What you are asked to do> All of the data below is to be copied exactly.

Excerpted data>
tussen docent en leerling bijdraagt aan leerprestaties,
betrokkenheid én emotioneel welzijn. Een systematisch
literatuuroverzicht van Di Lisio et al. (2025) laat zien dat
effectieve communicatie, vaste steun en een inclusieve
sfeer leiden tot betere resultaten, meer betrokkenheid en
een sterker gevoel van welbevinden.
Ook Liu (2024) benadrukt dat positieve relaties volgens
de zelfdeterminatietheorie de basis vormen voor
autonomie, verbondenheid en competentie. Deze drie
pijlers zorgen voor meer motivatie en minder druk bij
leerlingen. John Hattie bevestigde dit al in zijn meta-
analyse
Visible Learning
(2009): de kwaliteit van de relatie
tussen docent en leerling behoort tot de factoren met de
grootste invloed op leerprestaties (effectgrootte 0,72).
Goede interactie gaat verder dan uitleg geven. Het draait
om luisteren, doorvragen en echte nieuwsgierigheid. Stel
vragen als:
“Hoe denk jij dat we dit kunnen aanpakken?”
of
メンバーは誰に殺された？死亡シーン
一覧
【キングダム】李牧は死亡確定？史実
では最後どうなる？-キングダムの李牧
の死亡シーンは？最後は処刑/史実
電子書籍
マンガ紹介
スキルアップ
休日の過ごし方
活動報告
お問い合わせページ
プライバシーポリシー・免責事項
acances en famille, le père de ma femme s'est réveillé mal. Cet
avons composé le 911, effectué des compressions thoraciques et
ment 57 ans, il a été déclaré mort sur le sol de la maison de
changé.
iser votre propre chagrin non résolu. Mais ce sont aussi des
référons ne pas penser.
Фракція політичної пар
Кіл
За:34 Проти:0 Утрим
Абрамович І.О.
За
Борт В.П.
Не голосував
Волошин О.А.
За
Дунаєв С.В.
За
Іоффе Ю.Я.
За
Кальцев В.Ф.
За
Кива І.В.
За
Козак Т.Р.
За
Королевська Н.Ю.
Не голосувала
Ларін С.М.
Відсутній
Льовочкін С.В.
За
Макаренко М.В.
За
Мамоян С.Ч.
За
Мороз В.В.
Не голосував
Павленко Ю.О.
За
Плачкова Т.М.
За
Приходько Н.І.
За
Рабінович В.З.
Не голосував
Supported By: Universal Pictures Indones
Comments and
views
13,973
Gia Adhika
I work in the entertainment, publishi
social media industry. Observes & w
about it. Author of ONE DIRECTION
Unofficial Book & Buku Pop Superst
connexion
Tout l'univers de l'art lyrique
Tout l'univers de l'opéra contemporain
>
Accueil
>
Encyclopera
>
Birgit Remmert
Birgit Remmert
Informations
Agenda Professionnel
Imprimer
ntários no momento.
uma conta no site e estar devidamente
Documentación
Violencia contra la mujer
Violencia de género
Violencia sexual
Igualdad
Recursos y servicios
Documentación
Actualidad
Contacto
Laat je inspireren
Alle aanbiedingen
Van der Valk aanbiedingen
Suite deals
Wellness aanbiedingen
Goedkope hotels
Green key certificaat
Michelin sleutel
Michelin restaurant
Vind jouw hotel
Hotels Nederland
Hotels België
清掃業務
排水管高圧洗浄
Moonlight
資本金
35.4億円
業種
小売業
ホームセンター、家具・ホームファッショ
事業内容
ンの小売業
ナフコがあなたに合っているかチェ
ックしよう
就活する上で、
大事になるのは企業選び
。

Finished task>
tussen docent en leerling bijdraagt aan leerprestaties,
betrokkenheid én emotioneel welzijn. Een systematisch
literatuuroverzicht van Di Lisio et al. (2025) laat zien dat
effectieve communicatie, vaste steun en een inclusieve
sfeer leiden tot betere resultaten, meer betrokkenheid en
een sterker gevoel van welbevinden.
Ook Liu (2024) benadrukt dat positieve relaties volgens
de zelfdeterminatietheorie de basis vormen voor
autonomie, verbondenheid en competentie. Deze drie
pijlers zorgen voor meer motivatie en minder druk bij
leerlingen. John Hattie bevestigde dit al in zijn meta-
analyse
Visible Learning
(2009): de kwaliteit van de relatie
tussen docent en leerling behoort tot de factoren met de
grootste invloed op leerprestaties (effectgrootte 0,72).
Goede interactie gaat verder dan uitleg geven. Het draait
om luisteren, doorvragen en echte nieuwsgierigheid. Stel
vragen als:
“Hoe denk jij dat we dit kunnen aanpakken?”
of
メンバーは誰に殺された？死亡シーン
一覧
【キングダム】李牧は死亡確定？史実
では最後どうなる？-キングダムの李牧
の死亡シーンは？最後は処刑/史実
電子書籍
マンガ紹介
スキルアップ
休日の過ごし方
活動報告
お問い合わせページ
プライバシーポリシー・免責事項
acances en famille, le père de ma femme s'est réveillé mal. Cet
avons composé le 911, effectué des compressions thoraciques et
ment 57 ans, il a été déclaré mort sur le sol de la maison de
changé.
iser votre propre chagrin non résolu. Mais ce sont aussi des
référons ne pas penser.
Фракція політичної пар
Кіл
За:34 Проти:0 Утрим
Абрамович І.О.
За
Борт В.П.
Не голосував
Волошин О.А.
За
Дунаєв С.В.
За
Іоффе Ю.Я.
За
Кальцев В.Ф.
За
Кива І.В.
За
Козак Т.Р.
За
Королевська Н.Ю.
Не голосувала
Ларін С.М.
Відсутній
Льовочкін С.В.
За
Макаренко М.В.
За
Мамоян С.Ч.
За
Мороз В.В.
Не голосував
Павленко Ю.О.
За
Плачкова Т.М.
За
Приходько Н.І.
За
Рабінович В.З.
Не голосував
Supported By: Universal Pictures Indones
Comments and
views
13,973
Gia Adhika
I work in the entertainment, publishi
social media industry. Observes & w
about it. Author of ONE DIRECTION
Unofficial Book & Buku Pop Superst
connexion
Tout l'univers de l'art lyrique
Tout l'univers de l'opéra contemporain
>
Accueil
>
Encyclopera
>
Birgit Remmert
Birgit Remmert
Informations
Agenda Professionnel
Imprimer
ntários no momento.
uma conta no site e estar devidamente
Documentación
Violencia contra la mujer
Violencia de género
Violencia sexual
Igualdad
Recursos y servicios
Documentación
Actualidad
Contacto
Laat je inspireren
Alle aanbiedingen
Van der Valk aanbiedingen
Suite deals
Wellness aanbiedingen
Goedkope hotels
Green key certificaat
Michelin sleutel
Michelin restaurant
Vind jouw hotel
Hotels Nederland
Hotels België
清掃業務
排水管高圧洗浄
Moonlight
資本金
35.4億円
業種
小売業
ホームセンター、家具・ホームファッショ
事業内容
ンの小売業
ナフコがあなたに合っているかチェ
ックしよう
就活する上で、
大事になるのは企業選び
。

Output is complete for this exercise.